Background: Comprehensively mapping the hierarchical structure of breast cancer protein communities and identifying potential biomarkers from them is a promising way for breast cancer research. Existing approaches are subjective and fail to take information from protein sequences into consideration. Deep learning can automatically learn features from protein sequences and protein-protein interactions for hierarchical clustering.
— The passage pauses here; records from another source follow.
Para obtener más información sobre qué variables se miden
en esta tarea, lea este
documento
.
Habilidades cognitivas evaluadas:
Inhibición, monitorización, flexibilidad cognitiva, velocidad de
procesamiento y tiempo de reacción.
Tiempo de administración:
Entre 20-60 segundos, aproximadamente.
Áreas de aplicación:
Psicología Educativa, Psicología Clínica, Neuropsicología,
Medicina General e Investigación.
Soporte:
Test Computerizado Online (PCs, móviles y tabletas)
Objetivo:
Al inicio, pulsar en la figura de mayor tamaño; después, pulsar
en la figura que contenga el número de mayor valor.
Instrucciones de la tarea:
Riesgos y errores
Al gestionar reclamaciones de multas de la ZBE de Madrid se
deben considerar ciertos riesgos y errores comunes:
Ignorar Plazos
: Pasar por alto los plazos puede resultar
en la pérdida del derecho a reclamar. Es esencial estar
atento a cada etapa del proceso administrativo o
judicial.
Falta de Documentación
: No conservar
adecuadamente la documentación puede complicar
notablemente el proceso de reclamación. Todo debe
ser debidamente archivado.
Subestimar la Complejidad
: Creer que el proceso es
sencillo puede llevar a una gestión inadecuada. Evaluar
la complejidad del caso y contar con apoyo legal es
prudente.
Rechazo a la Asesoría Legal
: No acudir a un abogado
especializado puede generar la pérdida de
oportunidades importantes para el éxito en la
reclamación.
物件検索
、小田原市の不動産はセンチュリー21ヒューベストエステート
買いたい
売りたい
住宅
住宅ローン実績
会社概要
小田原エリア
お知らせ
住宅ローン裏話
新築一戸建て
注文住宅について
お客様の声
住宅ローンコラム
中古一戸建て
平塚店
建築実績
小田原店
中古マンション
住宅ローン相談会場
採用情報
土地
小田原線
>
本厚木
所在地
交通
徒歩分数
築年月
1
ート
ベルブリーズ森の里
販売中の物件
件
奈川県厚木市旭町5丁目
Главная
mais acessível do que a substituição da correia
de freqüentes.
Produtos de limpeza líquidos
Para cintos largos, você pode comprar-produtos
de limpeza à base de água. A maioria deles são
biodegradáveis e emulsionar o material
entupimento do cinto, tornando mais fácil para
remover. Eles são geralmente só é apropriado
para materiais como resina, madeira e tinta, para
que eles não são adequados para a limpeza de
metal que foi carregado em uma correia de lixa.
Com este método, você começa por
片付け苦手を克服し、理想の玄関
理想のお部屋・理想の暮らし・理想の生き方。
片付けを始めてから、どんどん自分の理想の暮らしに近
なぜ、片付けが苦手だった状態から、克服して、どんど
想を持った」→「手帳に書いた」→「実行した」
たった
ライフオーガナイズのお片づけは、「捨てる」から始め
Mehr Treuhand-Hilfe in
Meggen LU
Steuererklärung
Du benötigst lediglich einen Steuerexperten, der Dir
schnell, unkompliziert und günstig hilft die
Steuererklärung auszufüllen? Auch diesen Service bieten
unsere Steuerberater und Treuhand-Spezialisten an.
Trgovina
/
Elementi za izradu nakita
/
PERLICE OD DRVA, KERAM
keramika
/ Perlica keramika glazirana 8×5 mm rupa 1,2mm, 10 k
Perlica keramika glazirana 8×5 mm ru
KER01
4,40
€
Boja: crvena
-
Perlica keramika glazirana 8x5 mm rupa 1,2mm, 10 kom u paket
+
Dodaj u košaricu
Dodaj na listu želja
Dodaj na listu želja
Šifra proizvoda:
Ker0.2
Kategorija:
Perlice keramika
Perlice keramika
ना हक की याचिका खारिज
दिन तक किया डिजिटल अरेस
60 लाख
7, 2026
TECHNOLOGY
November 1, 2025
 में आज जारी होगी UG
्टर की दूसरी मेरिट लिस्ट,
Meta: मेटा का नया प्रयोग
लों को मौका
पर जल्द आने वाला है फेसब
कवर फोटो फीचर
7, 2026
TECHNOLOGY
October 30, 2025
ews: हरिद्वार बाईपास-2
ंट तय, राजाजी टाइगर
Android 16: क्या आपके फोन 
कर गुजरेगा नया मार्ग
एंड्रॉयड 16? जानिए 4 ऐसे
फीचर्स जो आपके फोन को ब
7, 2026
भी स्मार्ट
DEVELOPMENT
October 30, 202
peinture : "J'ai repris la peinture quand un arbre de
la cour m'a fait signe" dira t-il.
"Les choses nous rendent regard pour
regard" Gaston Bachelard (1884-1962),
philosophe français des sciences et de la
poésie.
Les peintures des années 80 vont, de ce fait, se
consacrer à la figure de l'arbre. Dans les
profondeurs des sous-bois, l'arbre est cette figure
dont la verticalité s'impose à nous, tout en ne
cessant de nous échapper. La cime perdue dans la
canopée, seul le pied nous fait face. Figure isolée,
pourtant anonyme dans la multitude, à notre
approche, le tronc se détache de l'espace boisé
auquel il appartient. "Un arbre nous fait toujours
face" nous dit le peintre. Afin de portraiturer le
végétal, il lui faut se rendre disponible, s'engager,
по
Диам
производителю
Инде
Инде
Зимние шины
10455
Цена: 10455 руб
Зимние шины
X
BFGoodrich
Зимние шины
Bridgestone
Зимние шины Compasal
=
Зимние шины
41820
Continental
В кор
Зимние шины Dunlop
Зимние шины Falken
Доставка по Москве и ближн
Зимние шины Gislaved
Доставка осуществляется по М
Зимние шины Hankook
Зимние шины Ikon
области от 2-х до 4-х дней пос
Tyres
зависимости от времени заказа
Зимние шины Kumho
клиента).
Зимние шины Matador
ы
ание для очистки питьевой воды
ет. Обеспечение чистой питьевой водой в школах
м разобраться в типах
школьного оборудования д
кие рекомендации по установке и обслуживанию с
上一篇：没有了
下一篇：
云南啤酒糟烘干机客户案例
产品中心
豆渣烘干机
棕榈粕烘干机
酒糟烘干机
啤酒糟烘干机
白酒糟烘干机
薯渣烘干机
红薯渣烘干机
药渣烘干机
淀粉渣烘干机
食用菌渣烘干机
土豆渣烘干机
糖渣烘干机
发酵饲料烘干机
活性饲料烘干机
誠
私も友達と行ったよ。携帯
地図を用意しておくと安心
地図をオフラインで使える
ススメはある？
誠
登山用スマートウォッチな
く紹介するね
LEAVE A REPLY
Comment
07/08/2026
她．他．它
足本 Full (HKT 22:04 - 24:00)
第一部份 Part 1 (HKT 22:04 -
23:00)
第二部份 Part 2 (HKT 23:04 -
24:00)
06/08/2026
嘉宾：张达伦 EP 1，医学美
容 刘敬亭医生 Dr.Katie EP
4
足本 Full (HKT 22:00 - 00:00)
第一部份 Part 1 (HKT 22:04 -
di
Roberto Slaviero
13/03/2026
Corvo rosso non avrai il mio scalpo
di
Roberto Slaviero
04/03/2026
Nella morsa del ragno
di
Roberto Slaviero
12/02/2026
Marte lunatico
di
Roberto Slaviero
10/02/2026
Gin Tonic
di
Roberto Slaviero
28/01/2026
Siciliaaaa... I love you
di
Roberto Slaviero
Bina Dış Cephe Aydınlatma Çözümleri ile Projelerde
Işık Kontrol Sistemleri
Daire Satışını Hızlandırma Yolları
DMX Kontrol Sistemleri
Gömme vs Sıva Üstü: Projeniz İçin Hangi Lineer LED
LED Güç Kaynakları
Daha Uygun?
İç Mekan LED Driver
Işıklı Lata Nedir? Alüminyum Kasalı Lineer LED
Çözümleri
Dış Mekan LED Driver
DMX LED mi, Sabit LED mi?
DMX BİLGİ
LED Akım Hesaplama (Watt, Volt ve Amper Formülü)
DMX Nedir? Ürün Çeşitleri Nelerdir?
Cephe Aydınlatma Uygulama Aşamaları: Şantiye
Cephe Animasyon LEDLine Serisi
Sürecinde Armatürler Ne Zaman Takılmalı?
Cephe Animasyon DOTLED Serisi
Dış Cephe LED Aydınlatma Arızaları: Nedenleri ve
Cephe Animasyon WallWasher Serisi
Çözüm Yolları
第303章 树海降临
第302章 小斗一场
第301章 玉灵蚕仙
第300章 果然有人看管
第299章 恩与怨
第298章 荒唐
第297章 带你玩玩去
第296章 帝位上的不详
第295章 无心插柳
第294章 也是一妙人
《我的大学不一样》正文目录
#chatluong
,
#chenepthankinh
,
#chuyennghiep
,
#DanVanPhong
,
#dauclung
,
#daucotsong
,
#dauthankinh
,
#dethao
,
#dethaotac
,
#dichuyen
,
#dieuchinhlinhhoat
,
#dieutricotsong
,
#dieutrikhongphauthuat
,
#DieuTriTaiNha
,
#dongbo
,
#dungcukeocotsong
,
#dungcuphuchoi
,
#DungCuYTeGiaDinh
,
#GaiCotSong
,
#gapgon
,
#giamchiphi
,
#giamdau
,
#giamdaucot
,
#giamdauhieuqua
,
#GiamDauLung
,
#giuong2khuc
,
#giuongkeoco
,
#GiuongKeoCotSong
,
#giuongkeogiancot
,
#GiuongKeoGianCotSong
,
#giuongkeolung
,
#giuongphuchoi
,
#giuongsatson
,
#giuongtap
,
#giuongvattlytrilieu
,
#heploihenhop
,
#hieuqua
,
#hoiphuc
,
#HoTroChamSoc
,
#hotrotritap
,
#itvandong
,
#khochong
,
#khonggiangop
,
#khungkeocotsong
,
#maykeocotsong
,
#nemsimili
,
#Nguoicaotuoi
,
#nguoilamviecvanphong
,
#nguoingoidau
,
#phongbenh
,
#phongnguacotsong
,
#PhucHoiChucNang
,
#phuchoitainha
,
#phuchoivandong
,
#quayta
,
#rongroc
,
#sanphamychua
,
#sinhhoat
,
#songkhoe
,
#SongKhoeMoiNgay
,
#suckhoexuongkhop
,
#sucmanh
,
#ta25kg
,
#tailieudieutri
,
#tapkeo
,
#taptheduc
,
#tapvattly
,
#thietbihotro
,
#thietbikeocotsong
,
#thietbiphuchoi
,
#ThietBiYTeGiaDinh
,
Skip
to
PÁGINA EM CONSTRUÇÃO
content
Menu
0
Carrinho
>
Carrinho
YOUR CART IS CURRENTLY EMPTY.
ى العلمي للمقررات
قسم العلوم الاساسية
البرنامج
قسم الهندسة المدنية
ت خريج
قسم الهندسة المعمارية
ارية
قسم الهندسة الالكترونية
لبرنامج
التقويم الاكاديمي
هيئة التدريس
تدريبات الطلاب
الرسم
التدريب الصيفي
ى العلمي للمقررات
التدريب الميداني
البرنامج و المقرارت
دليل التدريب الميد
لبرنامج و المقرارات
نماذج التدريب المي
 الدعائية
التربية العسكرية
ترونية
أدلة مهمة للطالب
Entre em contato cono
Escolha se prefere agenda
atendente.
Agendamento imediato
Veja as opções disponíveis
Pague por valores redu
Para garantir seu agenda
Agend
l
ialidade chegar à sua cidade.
Results: Using a large amount of publicly available proteomics data, we created a hierarchical tree for breast cancer protein communities using a novel hierarchical graph neural network, with the supervision of gene ontology terms and assistance of a pre-trained deep contextual language model. Then, a group-lasso algorithm was applied to identify protein communities that are under both mutation burden and survival burden, undergo significant alterations when targeted by specific drug molecules, and show cancer-dependent perturbations. The resulting hierarchical map of protein communities shows how gene-level mutations and survival information converge on protein communities at different scales. Internal validity of the model was established through the convergence on BRCA2 as a breast cancer hotspot. Further overlaps with breast cancer cell dependencies revealed SUPT6H and RAD21, along with their respective protein systems, HOST:37 and HOST:861, as potential biomarkers. Using gene-level perturbation data of the HOST:37 and HOST:861 gene sets, three FDA-approved drugs with high therapeutic value were selected as potential treatments to be further evaluated. These drugs include mercaptopurine, pioglitazone, and colchicine.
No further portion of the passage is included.